В сознательном возрасте она стала пытаться понять, почему у нее это так и что с этим можно сделать. Не желая обременять своими проблемами других, она и профессию себе выбрала самую подходящую — психологию. Неточная эта наука дала ей кое-какое подспорье, но по-настоящему добраться до корней и причин все же не удавалось.
Влияние отца и матери, отношения с ними, обыкновенными людьми, порожденными и выращенными тогдашним режимом себе на потребу, ничего не объясняли. Живя, как и положено было тогда, в страхе Божием перед этим режимом, который и был весь их мир, они, однако, никогда не сомневались в прочности и устойчивости этого режима и этого мира. Их тревоги и страхи всегда носили конкретный, сиюминутный характер, и если их не трогали — а трогали их редко, поскольку люди они были нетребовательные и без амбиций, — то они трудолюбиво и удовлетворенно брели по обозначенному маршруту.
Свою бездумную уверенность, что все в общем-то ничего, они пытались внушить Элле, когда, очень редко, замечали в ней что-то. Но это только раздражало ее, хотя она сдерживалась.
Правда, у этих образцово нормальных людей был все же один признак ненормальности, который они вынуждены были передать и дочери, — они были евреи. Но и это, в том месте и в тогдашней ситуации, малоприятное обстоятельство не меняло их позитивного подхода к жизни — они так к этому обстоятельству привыкли, что как бы даже его и не замечали.
Почему же Элла замечала? А она замечала и даже пришла к заключению, что оно является одной из причин ее глубокого внутреннего неустройства. Нельзя сказать, что оно, помимо кое-каких неудобств, неловкостей и редких обидных слов, причиняло ей серьезные страдания, — нет, этого не было. Не было и интереса к нему, желания узнать, что же оно такое, это досадное еврейство. А было лишь все то же неотвязное ощущение неуютности и неустойчивости.
Психология помогла Элле обнаружить в себе и еще кое-что, до тех пор ей неизвестное.
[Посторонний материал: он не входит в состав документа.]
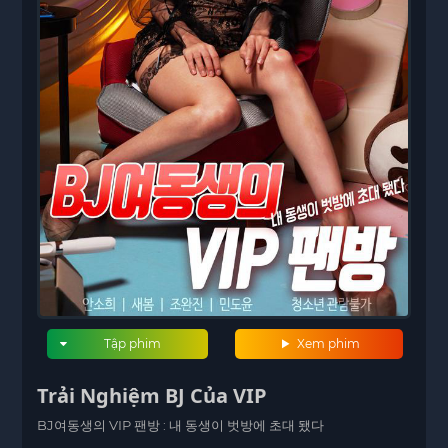
Tập phim
Xem phim
Trải Nghiệm BJ Của VIP
BJ여동생의 VIP 팬방 : 내 동생이 벗방에 초대 됐다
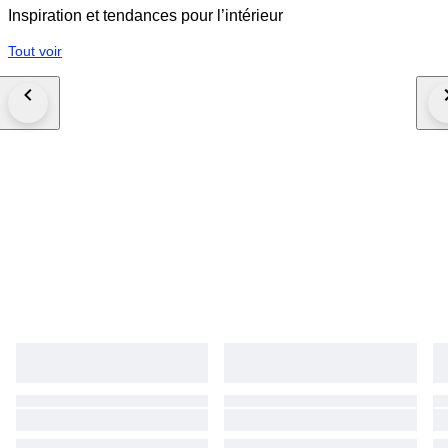
Inspiration et tendances pour l’intérieur
Tout voir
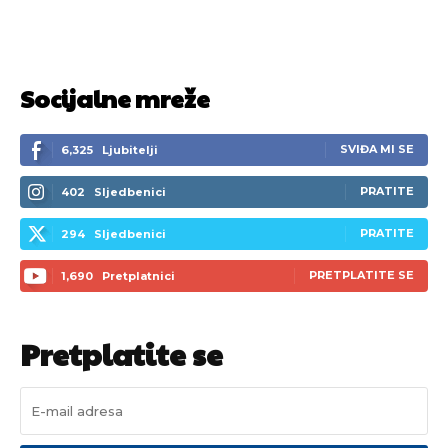
Socijalne mreže
SVIĐA MI SE
6,325
Ljubitelji
PRATITE
402
Sljedbenici
PRATITE
294
Sljedbenici
PRETPLATITE SE
1,690
Pretplatnici
Pretplatite se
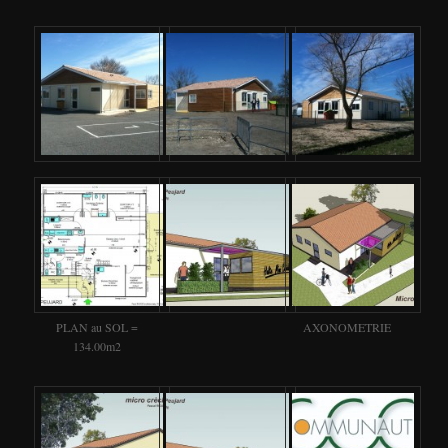
PLAN au SOL =
AXONOMETRIE
134.00m2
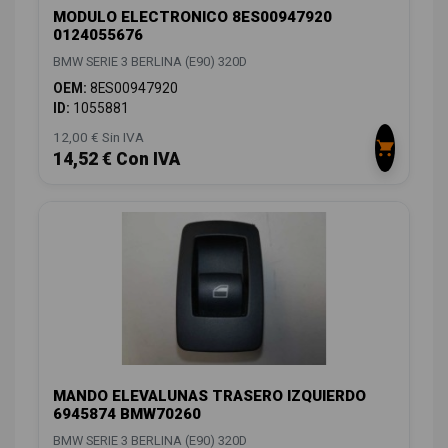
MODULO ELECTRONICO 8ES00947920
0124055676
BMW SERIE 3 BERLINA (E90) 320D
OEM:
8ES00947920
ID:
1055881
12,00 € Sin IVA
14,52 € Con IVA
MANDO ELEVALUNAS TRASERO IZQUIERDO
6945874 BMW70260
BMW SERIE 3 BERLINA (E90) 320D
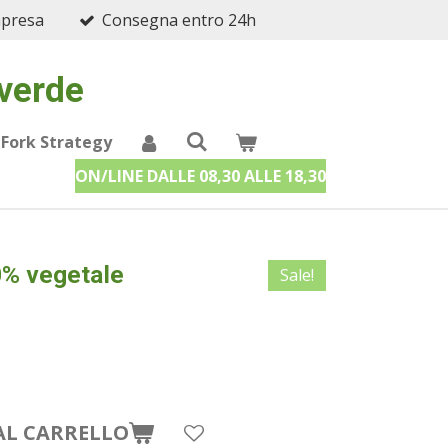
mpresa
Consegna entro 24h
 verde
 Fork Strategy
ON/LINE DALLE 08,30 ALLE 18,30
0% vegetale
Sale!
AL CARRELLO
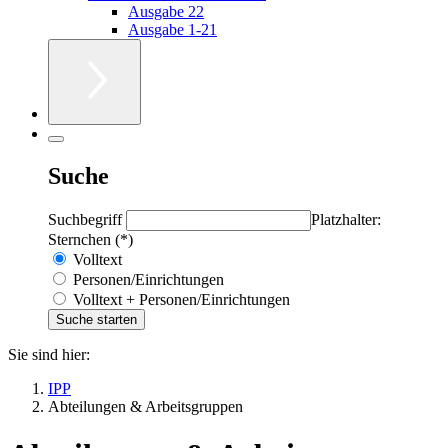
Ausgabe 22
Ausgabe 1-21
Suche
Suchbegriff
Platzhalter:
Sternchen (*)
Volltext
Personen/Einrichtungen
Volltext + Personen/Einrichtungen
Sie sind hier:
IPP
Abteilungen & Arbeitsgruppen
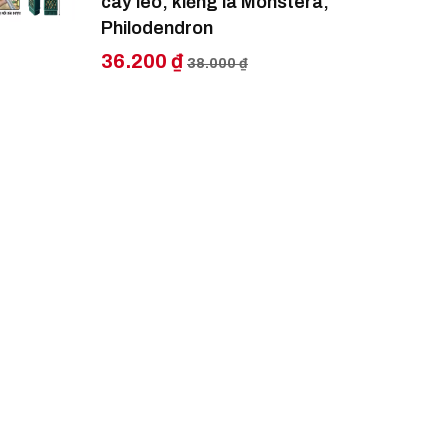
cây leo, kiểng lá Monstera,
Philodendron
36.200 ₫
38.000 ₫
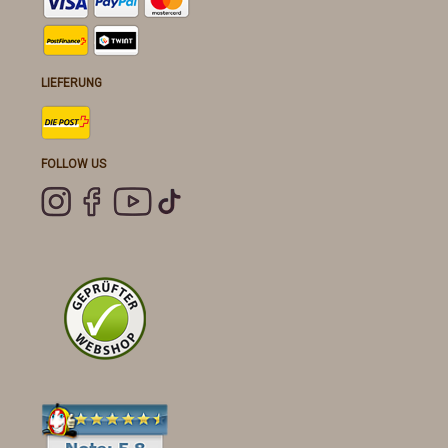
LIEFERUNG
FOLLOW US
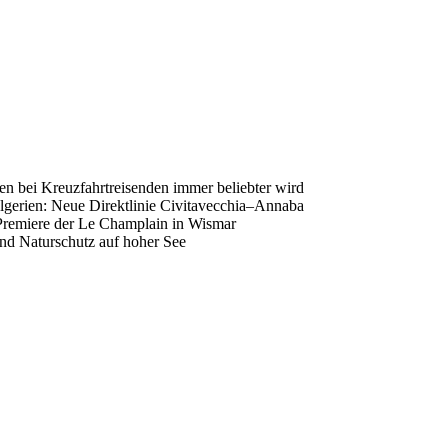
en bei Kreuzfahrtreisenden immer beliebter wird
gerien: Neue Direktlinie Civitavecchia–Annaba
Premiere der Le Champlain in Wismar
nd Naturschutz auf hoher See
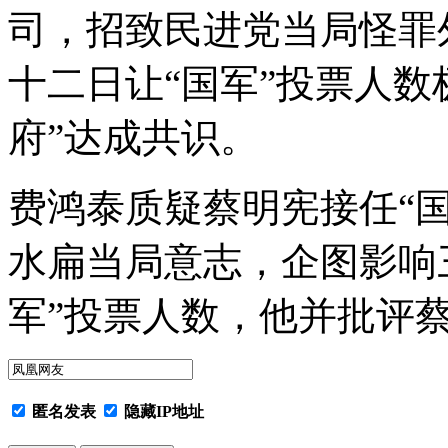
司，招致民进党当局怪罪
十二日让“国军”投票人数
府”达成共识。
费鸿泰质疑蔡明宪接任“
水扁当局意志，企图影响三
军”投票人数，他并批评
匿名发表
隐藏IP地址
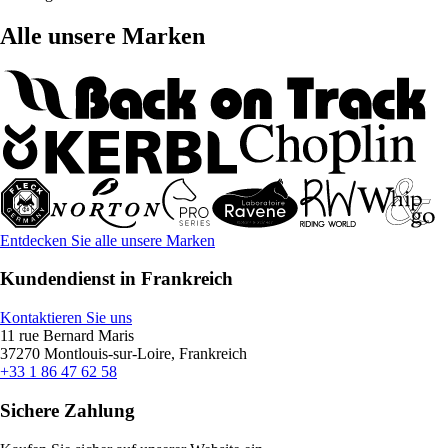
Alle unsere Marken
Entdecken Sie alle unsere Marken
Kundendienst in Frankreich
Kontaktieren Sie uns
11 rue Bernard Maris
37270 Montlouis-sur-Loire, Frankreich
+33 1 86 47 62 58
Sichere Zahlung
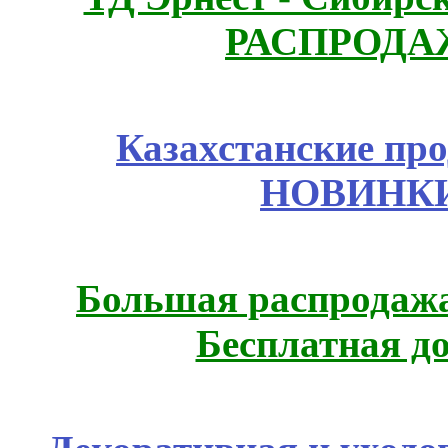
РАСПРОДАЖ
Казахстанские про
НОВИНКИ
Большая распродажа
Бесплатная д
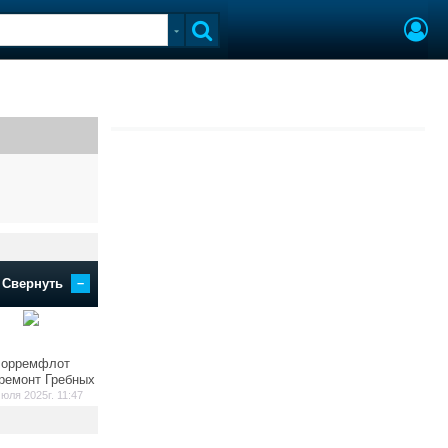
–
Свернуть
орремфлот
ремонт Гребных
юля 2025г. 11:47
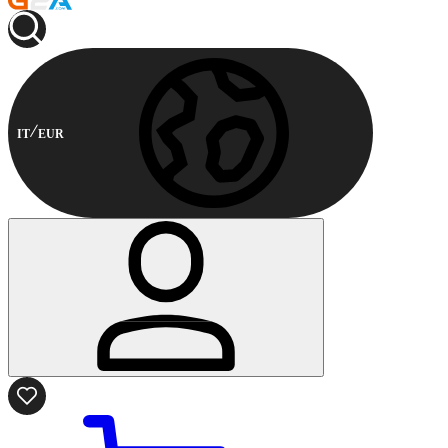
IT
EUR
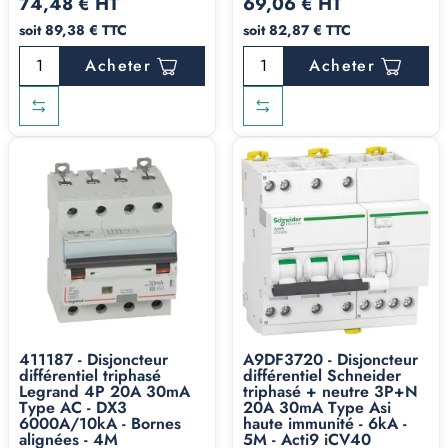
74,48 € HT
69,06 € HT
soit 89,38 € TTC
soit 82,87 € TTC
Acheter
Acheter
411187 - Disjoncteur
A9DF3720 - Disjoncteur
différentiel triphasé
différentiel Schneider
Legrand 4P 20A 30mA
triphasé + neutre 3P+N
Type AC - DX3
20A 30mA Type Asi
6000A/10kA - Bornes
haute immunité - 6kA -
alignées - 4M
5M - Acti9 iCV40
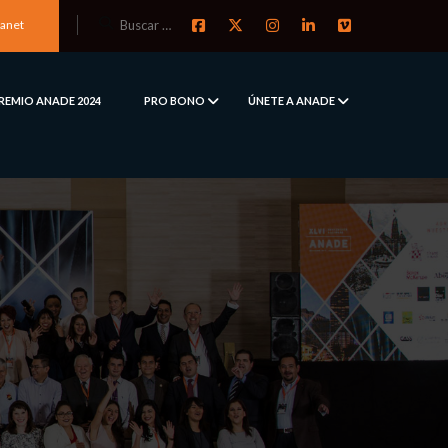
ranet
REMIO ANADE 2024
PRO BONO
ÚNETE A ANADE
Она обнаружила, что не любит эту трогательную, жизнестойкую, преданную друг другу супружескую пару, своих родителей. Вернее, не то что не любит, а просто не может терпеть. А приходилось терпеть, и их, и их хлопотливые заботы, и их манеру входить к ней в комнату, не постучав: сперва в дверь просовывалась голова, затем раздавалось робкое «к тебе можно, детка?», и, в случае отрицательного ответа — «да я на минуточку, не помешаю».